The following story was written by Jacqueline Cordova, a senior, for her Public Relations Writing class at the Mayborn School of Journalism at the University of North Texas.
February 22, 2011
Imagine losing everything: your job, home, car and your independence. Homelessness can happen to anyone in this economy. The Samaritan Inn is willing to help. As Collin County’s only homeless shelter, it continues to be successful after 25 years. The non-profit was established in 1984 after community leaders acknowledged the issue of homelessness in the county. As a homeless shelter it is not just a place to spend the night, it is an organization that helps families and individuals regain their independence in a positive light--before, during and after a homeless situation.
There are many people who want to have an impact on the residents at the Inn. Staff members and willing volunteers are what keep the organization up and going. With generosity churches, service groups, organizations, corporations and individuals throughout the year make donations.
Of all the people wanting to help, Lynne Sipiora is one who continues to make a difference in people’s lives. As the executive director of The Samaritan Inn, Sipiora has been with the organization five years. Having a degree in organizational psychology and working for non profits, all of her career has helped her gained the success of changing the world-- at least for those in Collin County.
Sipiora always had the desire to change the world in some way, so working for a nonprofit that created social change seemed a natural fit. She believes that homelessness is a significant social problem that is increasing every year. “I believe with the appropriate support services people can become independent, contributing members of society again,” she said.
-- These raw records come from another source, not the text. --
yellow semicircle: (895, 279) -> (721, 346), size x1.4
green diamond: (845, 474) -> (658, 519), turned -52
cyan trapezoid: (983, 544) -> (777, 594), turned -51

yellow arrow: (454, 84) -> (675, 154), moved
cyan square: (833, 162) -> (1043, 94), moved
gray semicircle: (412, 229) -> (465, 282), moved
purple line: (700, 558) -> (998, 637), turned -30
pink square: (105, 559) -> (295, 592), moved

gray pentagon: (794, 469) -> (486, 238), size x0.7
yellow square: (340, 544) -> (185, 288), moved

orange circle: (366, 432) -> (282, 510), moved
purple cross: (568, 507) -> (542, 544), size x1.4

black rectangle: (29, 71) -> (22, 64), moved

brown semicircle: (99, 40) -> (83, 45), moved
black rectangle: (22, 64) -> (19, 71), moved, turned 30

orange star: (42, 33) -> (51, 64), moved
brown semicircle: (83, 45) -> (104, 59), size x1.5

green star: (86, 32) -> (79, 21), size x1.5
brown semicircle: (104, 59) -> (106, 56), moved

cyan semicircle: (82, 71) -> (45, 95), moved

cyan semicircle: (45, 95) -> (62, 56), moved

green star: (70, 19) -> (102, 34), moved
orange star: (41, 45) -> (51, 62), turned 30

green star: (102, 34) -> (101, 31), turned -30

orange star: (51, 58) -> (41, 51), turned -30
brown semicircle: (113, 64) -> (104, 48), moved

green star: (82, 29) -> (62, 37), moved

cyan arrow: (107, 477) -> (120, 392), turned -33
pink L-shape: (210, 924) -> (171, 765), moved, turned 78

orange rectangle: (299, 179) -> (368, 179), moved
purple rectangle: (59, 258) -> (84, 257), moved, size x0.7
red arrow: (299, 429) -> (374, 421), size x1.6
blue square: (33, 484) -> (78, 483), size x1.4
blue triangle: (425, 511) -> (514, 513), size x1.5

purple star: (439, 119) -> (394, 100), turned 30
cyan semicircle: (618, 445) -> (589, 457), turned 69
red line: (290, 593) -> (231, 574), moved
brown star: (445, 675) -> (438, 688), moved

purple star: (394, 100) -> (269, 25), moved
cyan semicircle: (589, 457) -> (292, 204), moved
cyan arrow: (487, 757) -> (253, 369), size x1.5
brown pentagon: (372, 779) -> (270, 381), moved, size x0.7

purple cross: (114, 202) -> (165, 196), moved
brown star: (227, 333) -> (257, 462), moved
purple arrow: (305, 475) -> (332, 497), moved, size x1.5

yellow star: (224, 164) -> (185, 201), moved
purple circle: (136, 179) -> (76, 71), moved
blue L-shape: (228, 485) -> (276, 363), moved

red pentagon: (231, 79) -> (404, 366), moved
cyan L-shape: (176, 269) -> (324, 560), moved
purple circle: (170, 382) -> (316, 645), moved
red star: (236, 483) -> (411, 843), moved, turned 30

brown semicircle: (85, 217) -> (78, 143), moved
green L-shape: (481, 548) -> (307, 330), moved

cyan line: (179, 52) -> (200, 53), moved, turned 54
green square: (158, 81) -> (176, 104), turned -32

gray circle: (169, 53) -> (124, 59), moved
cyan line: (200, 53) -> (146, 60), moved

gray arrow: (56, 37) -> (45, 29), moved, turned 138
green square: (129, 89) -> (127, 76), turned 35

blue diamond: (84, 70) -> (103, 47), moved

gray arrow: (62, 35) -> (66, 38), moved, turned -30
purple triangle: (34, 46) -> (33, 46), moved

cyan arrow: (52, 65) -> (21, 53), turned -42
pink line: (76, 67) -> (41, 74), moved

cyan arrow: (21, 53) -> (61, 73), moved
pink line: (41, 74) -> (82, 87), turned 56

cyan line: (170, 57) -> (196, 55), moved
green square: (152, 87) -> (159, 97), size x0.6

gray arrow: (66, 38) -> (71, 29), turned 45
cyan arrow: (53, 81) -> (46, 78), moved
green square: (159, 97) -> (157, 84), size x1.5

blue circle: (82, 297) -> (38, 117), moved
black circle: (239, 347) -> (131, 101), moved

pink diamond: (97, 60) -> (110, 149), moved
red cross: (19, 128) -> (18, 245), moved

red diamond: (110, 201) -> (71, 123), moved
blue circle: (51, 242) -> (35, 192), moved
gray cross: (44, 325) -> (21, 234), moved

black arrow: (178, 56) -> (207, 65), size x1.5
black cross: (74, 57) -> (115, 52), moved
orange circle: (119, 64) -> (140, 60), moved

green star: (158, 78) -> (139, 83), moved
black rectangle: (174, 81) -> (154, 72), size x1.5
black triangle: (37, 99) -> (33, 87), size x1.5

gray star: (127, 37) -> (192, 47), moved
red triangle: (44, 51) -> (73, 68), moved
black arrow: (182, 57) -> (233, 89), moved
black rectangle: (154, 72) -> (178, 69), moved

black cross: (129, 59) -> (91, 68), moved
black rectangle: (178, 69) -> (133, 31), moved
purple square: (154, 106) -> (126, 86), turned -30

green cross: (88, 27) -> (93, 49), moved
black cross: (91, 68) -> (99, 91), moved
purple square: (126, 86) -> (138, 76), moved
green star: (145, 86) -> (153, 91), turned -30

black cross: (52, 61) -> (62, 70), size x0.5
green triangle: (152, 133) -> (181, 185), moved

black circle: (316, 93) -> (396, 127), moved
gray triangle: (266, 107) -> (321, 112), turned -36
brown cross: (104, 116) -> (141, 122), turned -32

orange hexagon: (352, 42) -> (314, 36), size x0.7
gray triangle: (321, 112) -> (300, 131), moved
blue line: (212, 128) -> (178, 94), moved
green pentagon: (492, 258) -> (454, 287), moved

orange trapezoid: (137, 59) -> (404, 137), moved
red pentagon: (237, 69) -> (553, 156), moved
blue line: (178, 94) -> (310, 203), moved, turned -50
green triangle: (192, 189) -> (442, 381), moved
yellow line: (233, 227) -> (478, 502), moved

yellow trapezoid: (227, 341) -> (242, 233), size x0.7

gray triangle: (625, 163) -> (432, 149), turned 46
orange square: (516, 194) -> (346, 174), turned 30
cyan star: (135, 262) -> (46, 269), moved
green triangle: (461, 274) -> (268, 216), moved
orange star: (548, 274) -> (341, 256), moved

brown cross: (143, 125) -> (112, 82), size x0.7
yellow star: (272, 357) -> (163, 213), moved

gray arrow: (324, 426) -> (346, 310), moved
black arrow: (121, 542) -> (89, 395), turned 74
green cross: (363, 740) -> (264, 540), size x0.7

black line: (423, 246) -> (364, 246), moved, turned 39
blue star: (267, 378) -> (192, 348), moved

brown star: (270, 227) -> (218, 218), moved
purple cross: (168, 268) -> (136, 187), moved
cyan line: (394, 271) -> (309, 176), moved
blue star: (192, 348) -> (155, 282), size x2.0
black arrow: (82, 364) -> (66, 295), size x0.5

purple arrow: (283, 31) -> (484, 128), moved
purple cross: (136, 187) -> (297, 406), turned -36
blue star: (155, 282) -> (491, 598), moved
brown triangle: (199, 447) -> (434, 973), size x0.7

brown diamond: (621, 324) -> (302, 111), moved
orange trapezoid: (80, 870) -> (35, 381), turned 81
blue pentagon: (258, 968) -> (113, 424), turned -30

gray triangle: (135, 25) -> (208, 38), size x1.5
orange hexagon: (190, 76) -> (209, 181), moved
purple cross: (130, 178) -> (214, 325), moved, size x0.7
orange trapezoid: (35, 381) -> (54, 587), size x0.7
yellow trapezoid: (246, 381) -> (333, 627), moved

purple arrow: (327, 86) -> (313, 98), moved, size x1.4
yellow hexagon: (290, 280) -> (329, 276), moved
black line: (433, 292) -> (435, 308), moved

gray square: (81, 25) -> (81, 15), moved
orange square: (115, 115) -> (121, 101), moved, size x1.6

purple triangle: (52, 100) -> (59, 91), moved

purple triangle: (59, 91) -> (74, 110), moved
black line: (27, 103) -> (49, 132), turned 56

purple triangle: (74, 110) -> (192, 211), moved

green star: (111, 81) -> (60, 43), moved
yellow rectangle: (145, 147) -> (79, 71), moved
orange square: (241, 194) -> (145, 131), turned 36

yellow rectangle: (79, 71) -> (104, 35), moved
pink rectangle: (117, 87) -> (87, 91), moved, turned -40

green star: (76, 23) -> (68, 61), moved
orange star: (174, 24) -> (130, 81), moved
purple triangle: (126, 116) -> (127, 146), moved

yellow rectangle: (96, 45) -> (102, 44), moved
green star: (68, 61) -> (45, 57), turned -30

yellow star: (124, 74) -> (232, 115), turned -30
Of all the things she encounters, Sipiora enjoys being a part of The Samaritan Inn’s success stories every day. “Over 72% of our population re-enter the community and then come back and work with those that are still struggling for independence,” she said. “It is great to see and be a part of.”
There are so many stories that have touched Sipiora’s heart, one of which she remembers vividly. On her first day on the job, five years ago, Sipiora and fellow employees were hit with the evacuees from Hurricane Katrina. Hugh was one man that left a symbolic mark on her heart. Ironically, he was the same age as Sipiora and had the same birthday. “He was determined to make a new life and go to college,” she said. “Four years later when he graduated from Collin College, I gave the commencement address and handed him his diploma!”
Sipiora witnesses many people who walk through the inn’s doors with nowhere else to go. People who would never dream they would live in a homeless shelter have shown up when they were completely out of options. But to see the change in a resident, there’s nothing like it. “To see someone totally beaten down and ready to give up and then watch their progress and witness their independence, well, it’s a miracle!” she said.
Sipiora’s hard work has paid off at the inn. She has had the privilege of receiving personal recognition by winning many awards: Best Executive Director, Best New Program from the Texas Homeless Network, Ebby Halliday Rose of Distinction, Good Samaritan-Marc Sparks Foundation and Portrait of a Leader-Collin County Business Publication.
Sipiora is eager to point out that she alone is not the sole contributor at The Samaritan Inn. “The staff, as a team, holds it all together. Every staff member has made a personal commitment to the organization,” she said.
The passion and enthusiasm exhibited by Sipiora is evident not only in the work- place, but in her home life as well, as she is a wife and mother of three. Her giving attitude is apparent in her three children, all of which make it a priority to help those in need. “All of my children regularly volunteer at the shelter; it is a part of our family life,” she said.
Along with being the executive director of The Samaritan Inn, Sipiora has a fond devotion for writing; she has a book published and writes a regular column for The Dallas Morning News.
Every day is a busy day at the inn, and there is always something to do to fulfill the needs of the residents. “There is no such thing as a normal day, but the majority of it is spent on fundraising,” she said. “Funding is absolutely critical to us.”
The Samaritan Inn continues to live by their mission statement each day by being a comprehensive homeless program that helps willing people gain dignity and independence. Sipiora also has her own personal philosophy summed up by Anthropologist Margaret Meade: “Never doubt that a small group of concerned citizens can make a difference, indeed they are the only thing that ever has!”